> _Assignment_: When the line containing "The width and" is reached, include it and end there; set down verbatim every line before it, starting at the top of the records.

> _Input_:
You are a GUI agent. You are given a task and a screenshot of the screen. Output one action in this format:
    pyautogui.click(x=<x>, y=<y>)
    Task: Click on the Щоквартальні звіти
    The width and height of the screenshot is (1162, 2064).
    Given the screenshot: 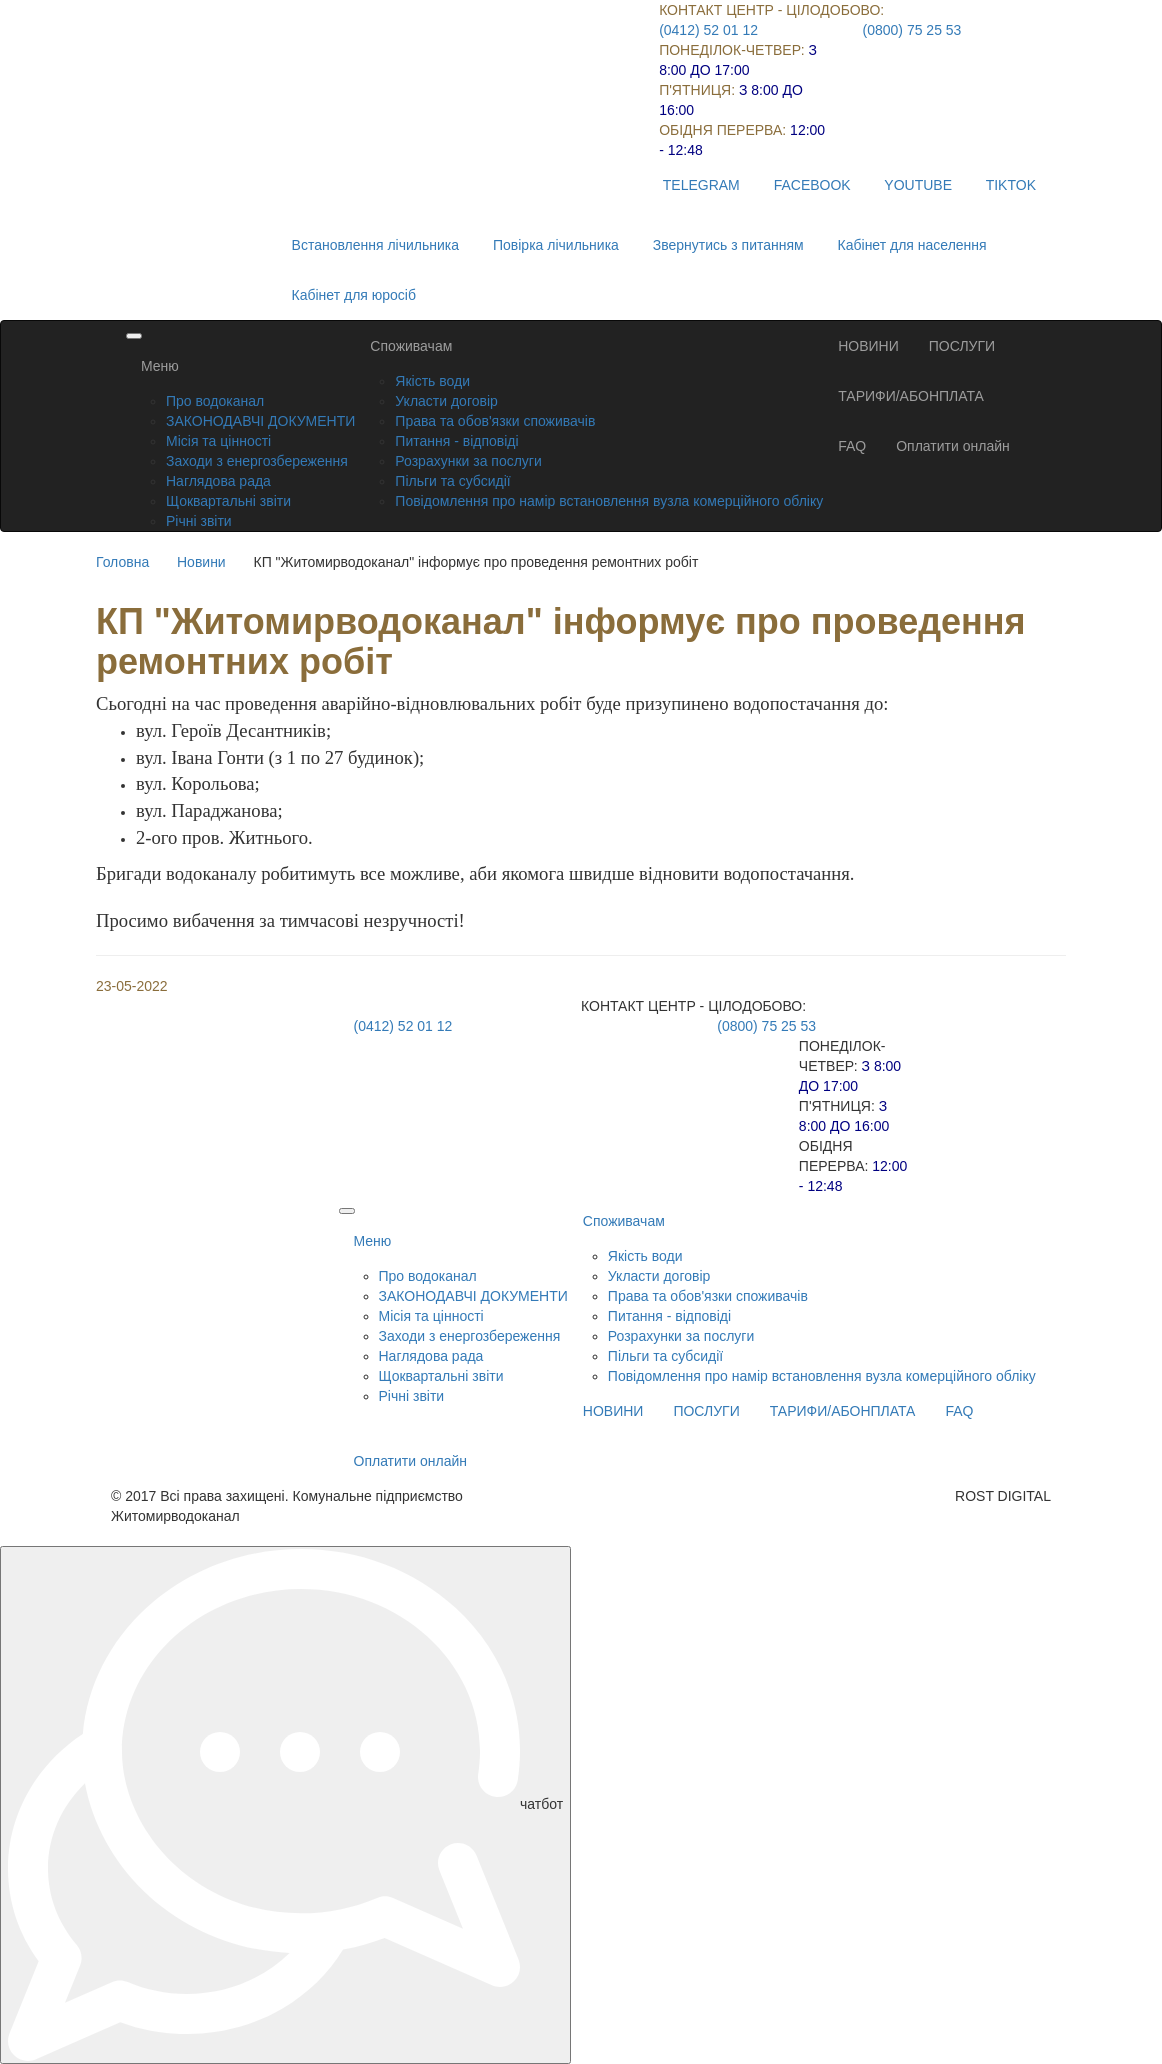 What is the action you would take?
    pyautogui.click(x=228, y=501)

> _Response to the task_:
You are a GUI agent. You are given a task and a screenshot of the screen. Output one action in this format:
    pyautogui.click(x=<x>, y=<y>)
    Task: Click on the Щоквартальні звіти
    The width and height of the screenshot is (1162, 2064).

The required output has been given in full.